Stored data entries:
::::::

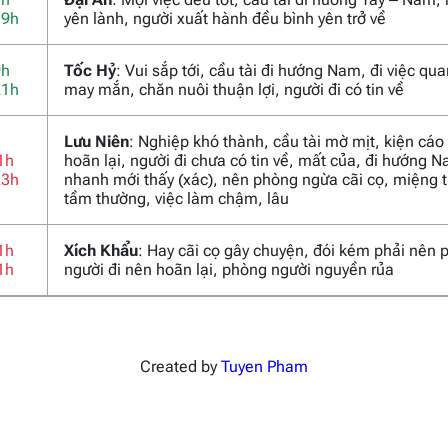
19h
yên lành, người xuất hành đều bình yên trở về
9h
Tốc Hỷ
: Vui sắp tới, cầu tài đi hướng Nam, đi việc qu
21h
may mắn, chăn nuôi thuận lợi, người đi có tin về
Lưu Niên
: Nghiệp khó thành, cầu tài mờ mịt, kiện cáo
1h
hoãn lại, người đi chưa có tin về, mất của, đi hướng 
23h
nhanh mới thấy (xác), nên phòng ngừa cãi cọ, miệng t
tầm thường, việc làm chậm, lâu
1h
Xích Khẩu
: Hay cãi cọ gây chuyện, đói kém phải nên 
1h
người đi nên hoãn lại, phòng người nguyền rủa
Created by
Tuyen Pham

::::::

**Goal of the exercise:** Please print all of the records above exactly, omitting each picture.

**Exercise answer:**
19h
yên lành, người xuất hành đều bình yên trở về
9h
Tốc Hỷ
: Vui sắp tới, cầu tài đi hướng Nam, đi việc qu
21h
may mắn, chăn nuôi thuận lợi, người đi có tin về
Lưu Niên
: Nghiệp khó thành, cầu tài mờ mịt, kiện cáo
1h
hoãn lại, người đi chưa có tin về, mất của, đi hướng 
23h
nhanh mới thấy (xác), nên phòng ngừa cãi cọ, miệng t
tầm thường, việc làm chậm, lâu
1h
Xích Khẩu
: Hay cãi cọ gây chuyện, đói kém phải nên 
1h
người đi nên hoãn lại, phòng người nguyền rủa
Created by
Tuyen Pham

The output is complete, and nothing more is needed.